Material for this task:
........
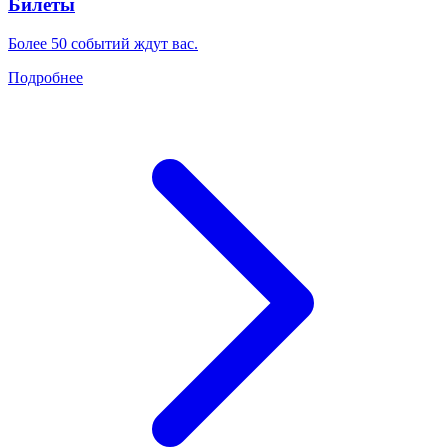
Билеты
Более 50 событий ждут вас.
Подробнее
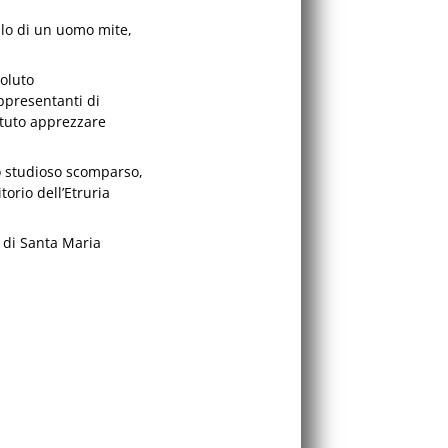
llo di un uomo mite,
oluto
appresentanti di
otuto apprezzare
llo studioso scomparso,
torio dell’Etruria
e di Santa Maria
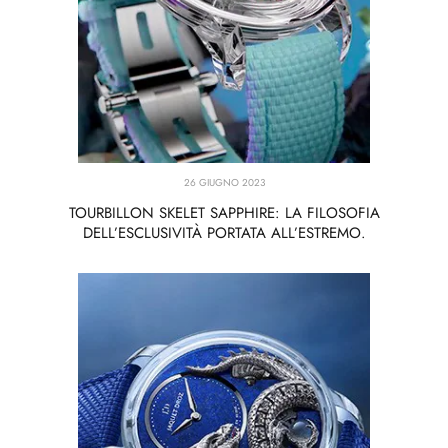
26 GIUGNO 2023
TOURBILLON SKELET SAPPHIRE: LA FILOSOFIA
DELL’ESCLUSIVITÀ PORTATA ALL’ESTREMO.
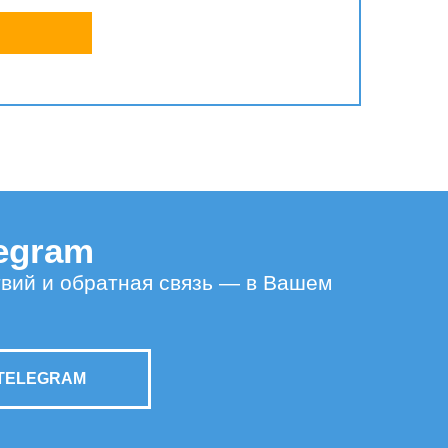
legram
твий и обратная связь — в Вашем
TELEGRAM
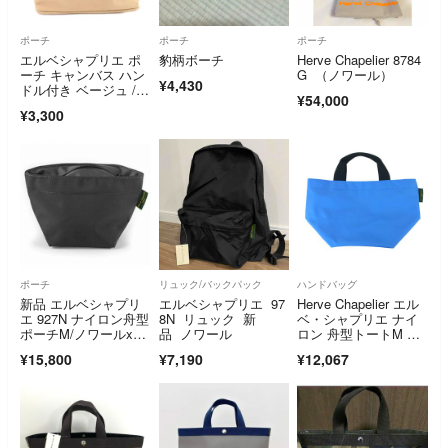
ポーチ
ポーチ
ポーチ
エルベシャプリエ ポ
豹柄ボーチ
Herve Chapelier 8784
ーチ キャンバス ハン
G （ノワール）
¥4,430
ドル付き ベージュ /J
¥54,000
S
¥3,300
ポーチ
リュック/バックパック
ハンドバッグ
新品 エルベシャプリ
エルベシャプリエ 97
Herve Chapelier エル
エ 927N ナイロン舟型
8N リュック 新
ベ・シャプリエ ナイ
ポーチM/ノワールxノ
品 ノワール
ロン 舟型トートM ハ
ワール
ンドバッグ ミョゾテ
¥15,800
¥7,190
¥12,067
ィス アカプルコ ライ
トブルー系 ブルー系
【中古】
........
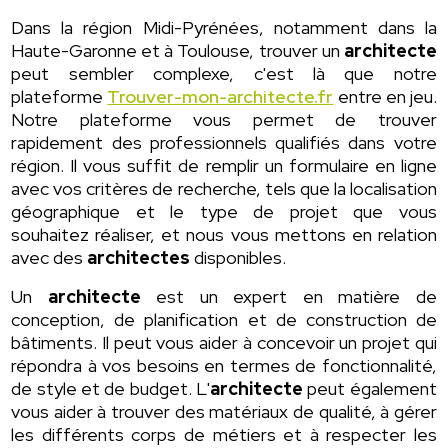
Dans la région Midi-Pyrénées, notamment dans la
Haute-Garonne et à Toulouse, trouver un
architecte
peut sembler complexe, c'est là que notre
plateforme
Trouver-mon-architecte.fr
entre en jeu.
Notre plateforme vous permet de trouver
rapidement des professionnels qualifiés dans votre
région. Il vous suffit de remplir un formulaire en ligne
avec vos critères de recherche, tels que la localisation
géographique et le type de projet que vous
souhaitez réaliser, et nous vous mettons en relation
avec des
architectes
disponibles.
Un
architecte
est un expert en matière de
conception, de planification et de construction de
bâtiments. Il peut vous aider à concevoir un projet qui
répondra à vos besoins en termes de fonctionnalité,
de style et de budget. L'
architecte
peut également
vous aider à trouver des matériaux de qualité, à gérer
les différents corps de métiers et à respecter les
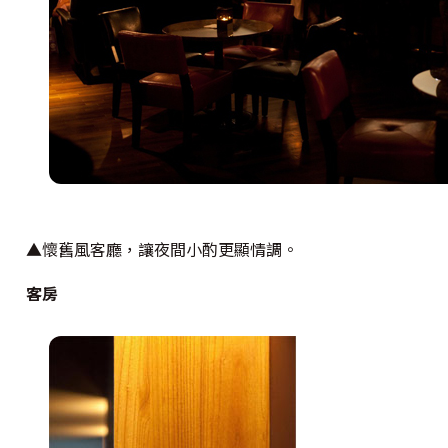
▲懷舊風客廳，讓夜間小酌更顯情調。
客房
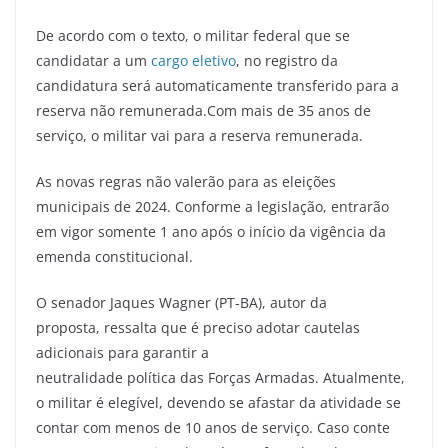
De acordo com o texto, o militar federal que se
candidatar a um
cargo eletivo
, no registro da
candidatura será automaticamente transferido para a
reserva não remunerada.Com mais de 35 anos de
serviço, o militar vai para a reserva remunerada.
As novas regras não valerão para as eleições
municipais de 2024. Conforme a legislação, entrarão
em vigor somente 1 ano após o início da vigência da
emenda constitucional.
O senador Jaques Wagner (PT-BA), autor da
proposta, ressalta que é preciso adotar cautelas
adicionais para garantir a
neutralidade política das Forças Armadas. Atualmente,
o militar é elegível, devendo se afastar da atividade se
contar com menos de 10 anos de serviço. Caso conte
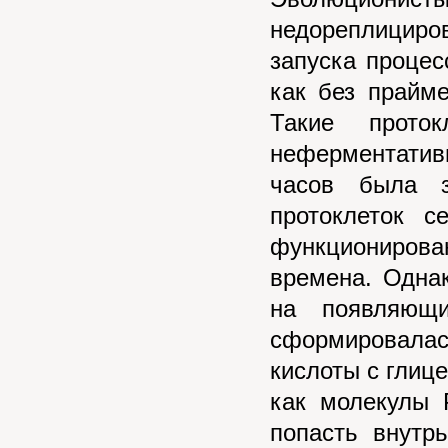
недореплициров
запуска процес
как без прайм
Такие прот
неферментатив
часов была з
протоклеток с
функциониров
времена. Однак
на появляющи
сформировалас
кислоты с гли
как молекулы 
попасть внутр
........
What you will do: Your answer should consist of each line above in which "reserva" appears.

Response:
reserva não remunerada.Com mais de 35 anos de
serviço, o militar vai para a reserva remunerada.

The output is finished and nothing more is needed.